Directions for this task
For each line below, check whether "Agrishow" is present. Report how many lines have it, nothing else.

Data for this task Block Start

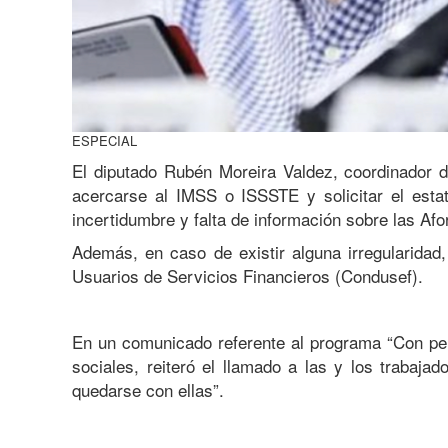
ESPECIAL
El diputado Rubén Moreira Valdez, coordinador d
acercarse al IMSS o ISSSTE y solicitar el estat
incertidumbre y falta de información sobre las Af
Además, en caso de existir alguna irregularidad
Usuarios de Servicios Financieros (Condusef).
En un comunicado referente al programa “Con per
sociales, reiteró el llamado a las y los trabaja
quedarse con ellas”.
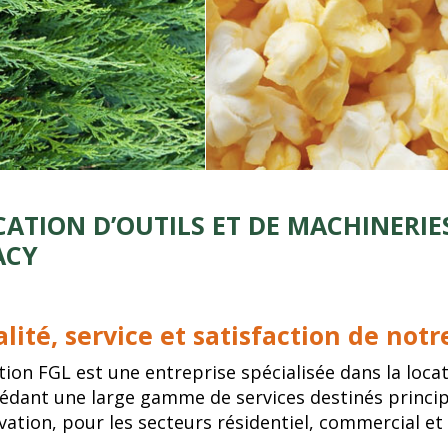
CATION D’OUTILS ET DE MACHINERIE
ACY
lité, service et satisfaction de notr
tion FGL est une entreprise spécialisée dans la locat
édant une large gamme de services destinés princip
vation, pour les secteurs résidentiel, commercial et 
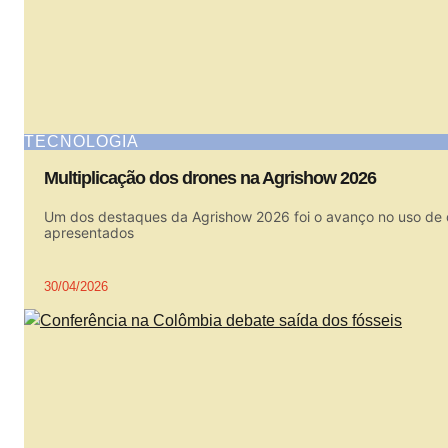
TECNOLOGIA
Multiplicação dos drones na Agrishow 2026
Um dos destaques da Agrishow 2026 foi o avanço no uso de dr
apresentados
30/04/2026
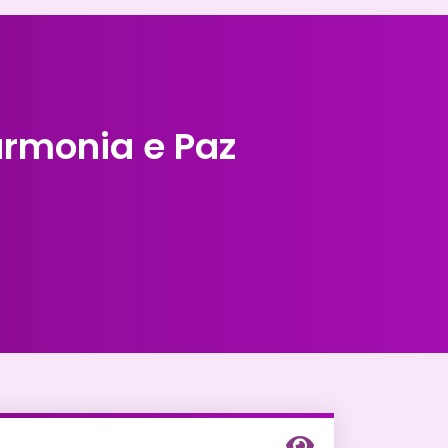
armonia e Paz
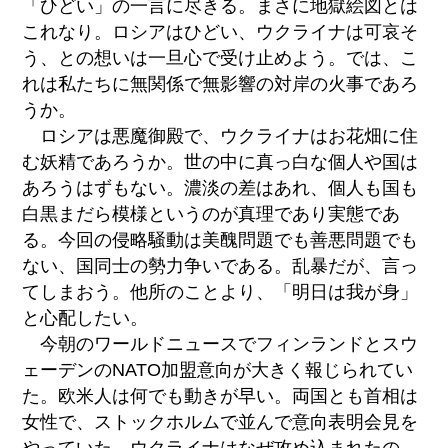
「ひどい」の一言に尽きる。まさに地獄絵図とは
これなり。ロシアはひどい、ウクライナは可哀そ
う、との想いは一旦心で受け止めよう。では、こ
れは私たちに無関係で無影響の対岸の火事であろ
うか。
ロシアは悪魔御殿で、ウクライナはお花畑に住
む妖精であろうか。世の中に真っ白な個人や国は
あろうはずもない。濃淡の差はあれ、個人も国も
白黒まだら模様というのが真理であり実態であ
る。今回の侵略騒動は美醜問題でも善悪問題でも
ない、国同士の勢力争いである。乱暴だが、言っ
てしまおう。他所のことより、「明日は我が身」
と心配したい。
今朝のワールドニュースでフィンランドとスウ
ェーデンのNATO加盟意向が大きく報じられてい
た。欧米人は何でも動きが早い。両国とも首相は
女性で、ストックホルムで並んで意向表明会見を
やっていた。ウクライナはなぜ攻め込まれたの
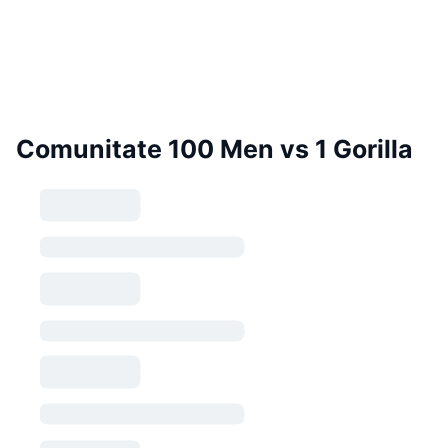
Comunitate 100 Men vs 1 Gorilla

Data for this task Block End

Completed exercise
2